Tender Brussels sprouts baked in a rich, garlicky cream sauce and topped with a golden, bubbling cheese crust that will win over even the pickiest eaters.

Imagine pulling a bubbling, golden-topped casserole dish out of the oven and catching that first whiff of nutty Gruyere, roasted garlic, and cream. That is exactly what this Creamy Brussels Sprouts Gratin delivers every single time. The sprouts turn perfectly tender inside the velvety bechamel sauce, and the cheesy crust on top gets beautifully browned and crispy at the edges. It is the kind of dish that turns a humble vegetable into something truly show-stopping.

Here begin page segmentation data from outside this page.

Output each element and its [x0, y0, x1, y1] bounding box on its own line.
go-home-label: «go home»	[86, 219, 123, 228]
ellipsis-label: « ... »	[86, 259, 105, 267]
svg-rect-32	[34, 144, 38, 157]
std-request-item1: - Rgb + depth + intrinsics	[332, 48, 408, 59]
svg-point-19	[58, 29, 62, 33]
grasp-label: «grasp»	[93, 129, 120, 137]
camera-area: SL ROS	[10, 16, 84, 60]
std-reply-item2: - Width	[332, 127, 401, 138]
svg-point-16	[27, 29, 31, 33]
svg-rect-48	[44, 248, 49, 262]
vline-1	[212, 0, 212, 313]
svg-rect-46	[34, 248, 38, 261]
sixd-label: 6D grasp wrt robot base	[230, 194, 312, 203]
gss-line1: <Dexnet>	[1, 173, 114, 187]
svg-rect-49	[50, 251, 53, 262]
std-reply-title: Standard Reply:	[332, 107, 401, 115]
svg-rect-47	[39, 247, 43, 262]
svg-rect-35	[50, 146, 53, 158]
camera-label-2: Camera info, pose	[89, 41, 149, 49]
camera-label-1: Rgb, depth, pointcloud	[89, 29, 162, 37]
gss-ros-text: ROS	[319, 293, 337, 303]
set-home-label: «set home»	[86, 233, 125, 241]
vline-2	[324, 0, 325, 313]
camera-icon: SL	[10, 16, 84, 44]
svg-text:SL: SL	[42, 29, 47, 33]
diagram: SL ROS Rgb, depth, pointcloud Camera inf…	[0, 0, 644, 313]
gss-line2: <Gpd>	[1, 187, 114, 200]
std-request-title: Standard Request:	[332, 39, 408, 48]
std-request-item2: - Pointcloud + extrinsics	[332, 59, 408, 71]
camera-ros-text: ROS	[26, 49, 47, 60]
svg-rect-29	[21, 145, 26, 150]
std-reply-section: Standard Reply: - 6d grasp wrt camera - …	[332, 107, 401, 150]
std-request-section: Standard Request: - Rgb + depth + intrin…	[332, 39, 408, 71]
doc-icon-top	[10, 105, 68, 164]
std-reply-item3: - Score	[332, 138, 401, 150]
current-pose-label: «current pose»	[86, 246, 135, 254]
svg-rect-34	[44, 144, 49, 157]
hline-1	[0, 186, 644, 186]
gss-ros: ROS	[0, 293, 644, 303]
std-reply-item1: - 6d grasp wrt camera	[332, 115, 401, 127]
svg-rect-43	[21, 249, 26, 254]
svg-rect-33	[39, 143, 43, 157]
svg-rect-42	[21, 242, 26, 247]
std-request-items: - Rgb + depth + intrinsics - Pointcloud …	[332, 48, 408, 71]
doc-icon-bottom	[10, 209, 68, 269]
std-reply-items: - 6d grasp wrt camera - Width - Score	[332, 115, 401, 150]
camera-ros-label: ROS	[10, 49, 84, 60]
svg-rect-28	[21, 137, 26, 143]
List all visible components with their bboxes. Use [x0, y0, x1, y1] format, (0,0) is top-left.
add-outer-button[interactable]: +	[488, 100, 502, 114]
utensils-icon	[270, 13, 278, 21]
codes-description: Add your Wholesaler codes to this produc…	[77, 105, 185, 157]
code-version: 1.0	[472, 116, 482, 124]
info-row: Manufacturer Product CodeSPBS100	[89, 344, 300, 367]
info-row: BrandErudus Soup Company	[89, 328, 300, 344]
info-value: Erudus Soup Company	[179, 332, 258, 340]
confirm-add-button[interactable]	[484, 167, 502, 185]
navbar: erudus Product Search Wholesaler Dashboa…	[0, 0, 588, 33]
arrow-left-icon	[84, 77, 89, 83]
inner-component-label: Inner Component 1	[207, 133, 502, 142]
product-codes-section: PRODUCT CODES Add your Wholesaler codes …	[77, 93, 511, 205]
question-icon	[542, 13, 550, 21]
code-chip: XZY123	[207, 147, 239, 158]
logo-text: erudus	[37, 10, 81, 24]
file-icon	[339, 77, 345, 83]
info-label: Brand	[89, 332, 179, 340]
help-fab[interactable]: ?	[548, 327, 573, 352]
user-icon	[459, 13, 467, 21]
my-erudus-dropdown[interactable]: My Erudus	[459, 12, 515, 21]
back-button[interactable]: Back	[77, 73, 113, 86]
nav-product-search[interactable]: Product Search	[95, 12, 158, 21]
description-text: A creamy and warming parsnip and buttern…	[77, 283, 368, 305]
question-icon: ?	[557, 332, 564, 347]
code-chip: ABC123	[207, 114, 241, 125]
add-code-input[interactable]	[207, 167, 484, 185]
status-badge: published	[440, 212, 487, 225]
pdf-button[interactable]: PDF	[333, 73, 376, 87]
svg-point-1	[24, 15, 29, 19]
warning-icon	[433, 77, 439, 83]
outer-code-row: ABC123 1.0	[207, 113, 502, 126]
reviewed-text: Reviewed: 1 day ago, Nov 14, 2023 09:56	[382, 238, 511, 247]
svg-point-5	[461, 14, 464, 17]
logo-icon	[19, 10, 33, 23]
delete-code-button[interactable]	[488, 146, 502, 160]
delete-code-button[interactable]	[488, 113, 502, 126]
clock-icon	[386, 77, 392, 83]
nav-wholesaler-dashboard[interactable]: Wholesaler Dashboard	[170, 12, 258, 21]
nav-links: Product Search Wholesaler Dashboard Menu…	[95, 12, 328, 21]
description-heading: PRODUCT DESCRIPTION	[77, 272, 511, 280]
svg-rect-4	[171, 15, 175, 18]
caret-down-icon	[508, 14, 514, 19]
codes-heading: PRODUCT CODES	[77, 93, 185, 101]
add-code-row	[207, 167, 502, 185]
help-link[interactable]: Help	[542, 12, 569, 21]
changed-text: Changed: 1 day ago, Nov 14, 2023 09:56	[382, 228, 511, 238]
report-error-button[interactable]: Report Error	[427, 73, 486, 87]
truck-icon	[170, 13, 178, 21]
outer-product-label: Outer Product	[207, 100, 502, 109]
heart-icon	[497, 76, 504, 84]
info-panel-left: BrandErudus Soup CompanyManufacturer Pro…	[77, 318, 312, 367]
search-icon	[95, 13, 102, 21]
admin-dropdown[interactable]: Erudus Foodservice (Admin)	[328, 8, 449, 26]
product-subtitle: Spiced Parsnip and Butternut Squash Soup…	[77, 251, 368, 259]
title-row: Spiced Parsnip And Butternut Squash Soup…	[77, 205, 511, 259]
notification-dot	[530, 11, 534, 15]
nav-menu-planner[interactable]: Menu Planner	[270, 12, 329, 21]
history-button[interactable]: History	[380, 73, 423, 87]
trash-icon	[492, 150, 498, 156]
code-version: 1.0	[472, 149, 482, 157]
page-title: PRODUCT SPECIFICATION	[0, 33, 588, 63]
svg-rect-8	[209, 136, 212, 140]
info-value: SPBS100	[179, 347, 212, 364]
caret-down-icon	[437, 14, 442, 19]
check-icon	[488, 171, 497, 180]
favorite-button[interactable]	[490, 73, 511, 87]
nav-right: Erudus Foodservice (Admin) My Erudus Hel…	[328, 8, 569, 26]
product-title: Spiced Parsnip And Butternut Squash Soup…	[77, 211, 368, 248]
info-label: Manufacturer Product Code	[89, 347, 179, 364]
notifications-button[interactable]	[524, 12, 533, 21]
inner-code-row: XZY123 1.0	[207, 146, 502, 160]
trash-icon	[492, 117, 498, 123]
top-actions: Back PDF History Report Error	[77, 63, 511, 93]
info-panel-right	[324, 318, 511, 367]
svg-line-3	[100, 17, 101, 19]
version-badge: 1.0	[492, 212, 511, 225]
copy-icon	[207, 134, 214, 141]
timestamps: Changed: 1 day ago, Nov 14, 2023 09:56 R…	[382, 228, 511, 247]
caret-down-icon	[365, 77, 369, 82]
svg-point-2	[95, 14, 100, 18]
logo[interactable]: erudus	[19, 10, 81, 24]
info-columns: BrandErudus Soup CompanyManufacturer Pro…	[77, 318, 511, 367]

Creamy Brussels Sprouts Gratin

This gratin is the perfect recipe to pull out for holiday gatherings, Sunday dinners, or any time you want a hearty, comforting side dish that feels a little fancy without requiring a culinary degree. It pairs wonderfully with roasted meats, a simple roast chicken, or even on its own as a satisfying vegetarian main. The creamy sauce and melted cheese do all the heavy lifting, making Brussels sprouts utterly irresistible to people who swear they do not like them.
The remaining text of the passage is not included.